*** Begin section ***

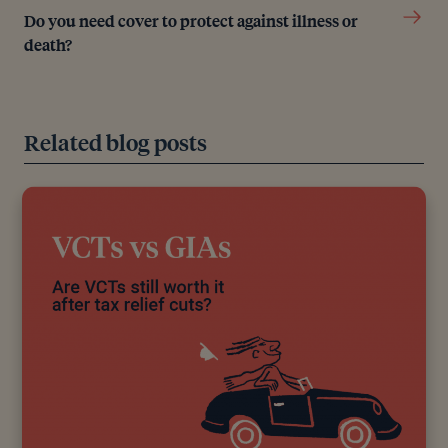
Do you need cover to protect against illness or
death?
Editorial policy
All authors have considerable industry expertise and
Related blog posts
specific knowledge on any given topic. All pieces
are reviewed by an additional qualified financial
specialist to ensure objectivity and accuracy to the
best of our ability. All reviewer’s qualifications are
from leading industry bodies. Where possible we
use primary sources to support our work. These can
include white papers, government sources and data,
original reports and interviews or articles from other
industry experts. We also reference research from
other reputable financial planning and investment
management firms where appropriate.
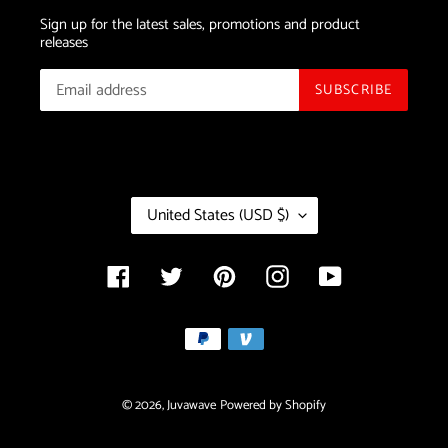
Sign up for the latest sales, promotions and product
releases
SUBSCRIBE
C
United States (USD $)
O
U
N
Facebook
Twitter
Pinterest
Instagram
YouTube
T
R
Payment
Y
/
methods
R
E
© 2026,
Juvawave
Powered by Shopify
G
I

*** End section ***

▶ Assignment
Return each line from the entries above that includes "financial".

▶ Solution to this problem
are reviewed by an additional qualified financial
other reputable financial planning and investment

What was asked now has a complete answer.